- TASK BRIEF: Looking through the data below, work out how many lines have the word "информация". Reply with that number only.

*** DATA UNDER STUDY ***

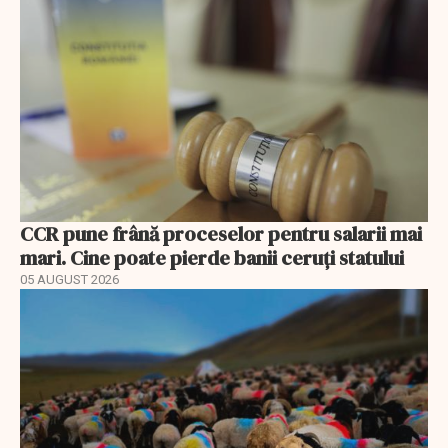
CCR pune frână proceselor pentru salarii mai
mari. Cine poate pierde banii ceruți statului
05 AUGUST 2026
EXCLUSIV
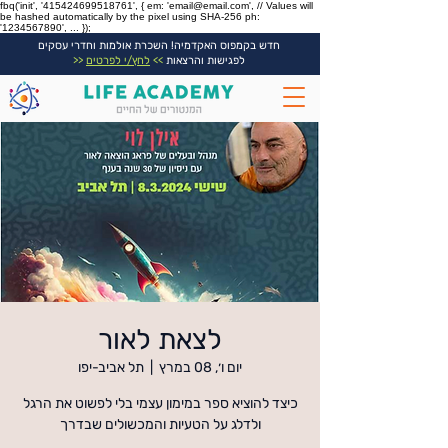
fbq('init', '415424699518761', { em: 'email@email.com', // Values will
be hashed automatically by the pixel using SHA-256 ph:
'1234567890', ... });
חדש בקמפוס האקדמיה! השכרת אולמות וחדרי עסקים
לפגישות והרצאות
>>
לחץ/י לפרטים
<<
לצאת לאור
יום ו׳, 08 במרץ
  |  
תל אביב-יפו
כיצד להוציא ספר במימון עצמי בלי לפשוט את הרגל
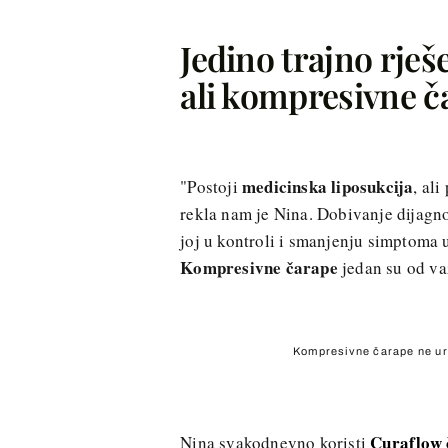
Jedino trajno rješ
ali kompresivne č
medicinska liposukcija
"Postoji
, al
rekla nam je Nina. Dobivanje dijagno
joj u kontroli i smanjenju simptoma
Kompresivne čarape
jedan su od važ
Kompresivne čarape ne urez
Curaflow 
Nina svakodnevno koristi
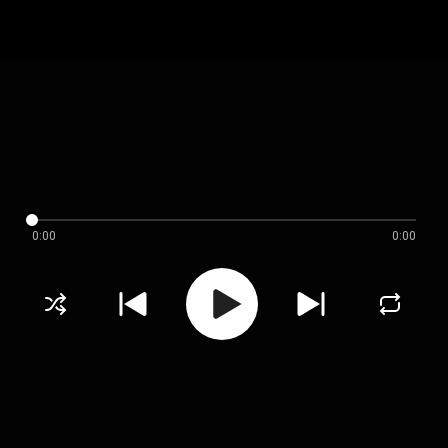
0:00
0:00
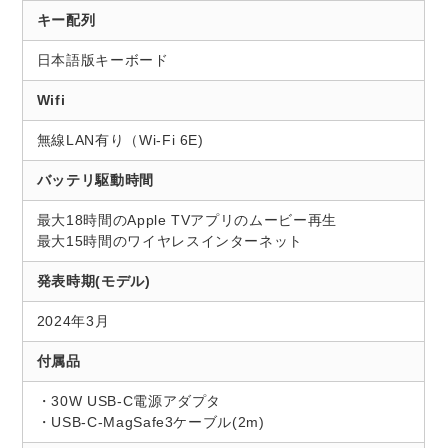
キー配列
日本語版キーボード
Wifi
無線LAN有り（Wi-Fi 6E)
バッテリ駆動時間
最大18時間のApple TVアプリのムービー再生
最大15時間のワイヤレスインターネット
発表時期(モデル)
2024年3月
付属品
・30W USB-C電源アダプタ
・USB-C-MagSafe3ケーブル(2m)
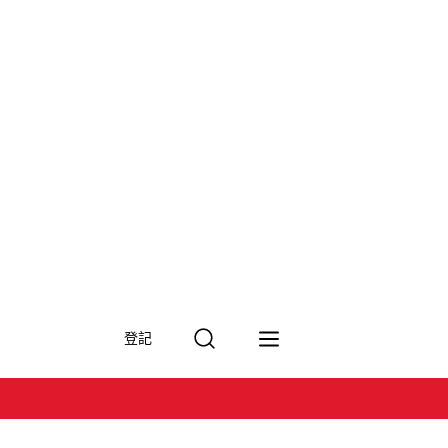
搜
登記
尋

*** End of DATA UNDER STUDY ***
*** DATA UNDER STUDY ***

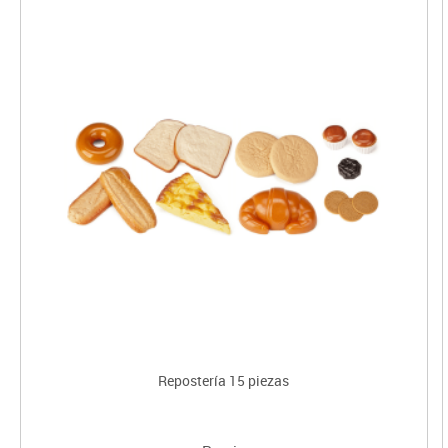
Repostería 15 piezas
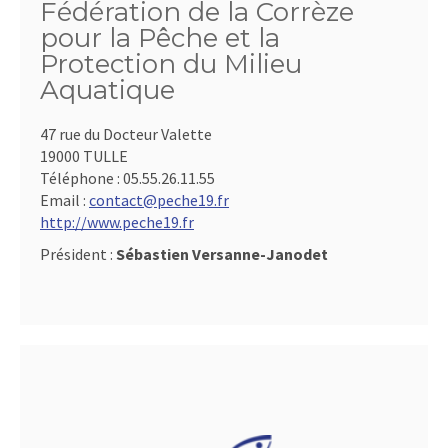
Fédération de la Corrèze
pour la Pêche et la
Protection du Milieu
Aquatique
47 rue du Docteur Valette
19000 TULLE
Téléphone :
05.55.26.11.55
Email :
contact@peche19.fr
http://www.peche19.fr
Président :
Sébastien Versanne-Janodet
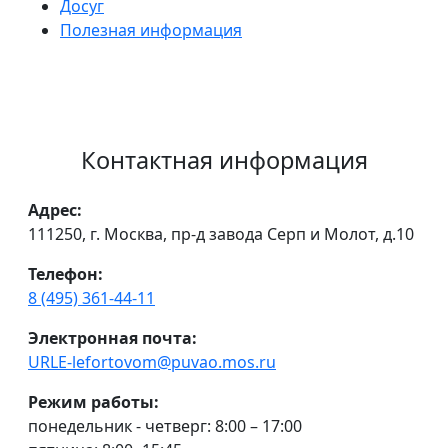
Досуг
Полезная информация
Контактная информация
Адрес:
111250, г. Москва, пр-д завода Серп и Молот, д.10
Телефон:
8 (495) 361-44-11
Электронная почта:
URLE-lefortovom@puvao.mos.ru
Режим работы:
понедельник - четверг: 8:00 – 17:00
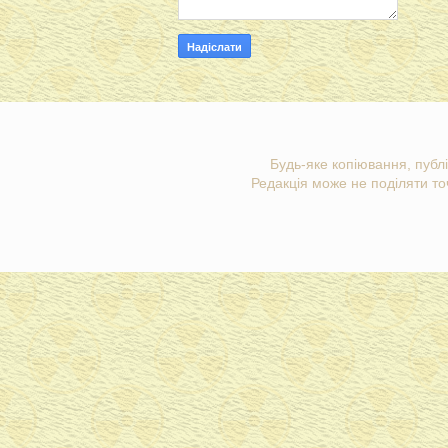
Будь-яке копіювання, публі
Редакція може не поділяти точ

*** End of DATA UNDER STUDY ***
*** DATA UNDER STUDY ***

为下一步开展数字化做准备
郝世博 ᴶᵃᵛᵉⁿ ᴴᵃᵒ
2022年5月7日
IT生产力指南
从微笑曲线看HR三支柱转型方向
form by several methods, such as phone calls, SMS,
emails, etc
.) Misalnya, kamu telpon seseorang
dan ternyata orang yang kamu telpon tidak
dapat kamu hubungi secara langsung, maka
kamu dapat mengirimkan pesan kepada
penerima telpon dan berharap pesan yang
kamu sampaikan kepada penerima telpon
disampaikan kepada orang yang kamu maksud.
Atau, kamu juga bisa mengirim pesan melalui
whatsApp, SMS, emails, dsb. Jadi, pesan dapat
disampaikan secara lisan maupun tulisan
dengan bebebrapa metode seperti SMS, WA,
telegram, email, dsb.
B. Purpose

*** End of DATA UNDER STUDY ***

- ANSWER TO THIS TASK: 2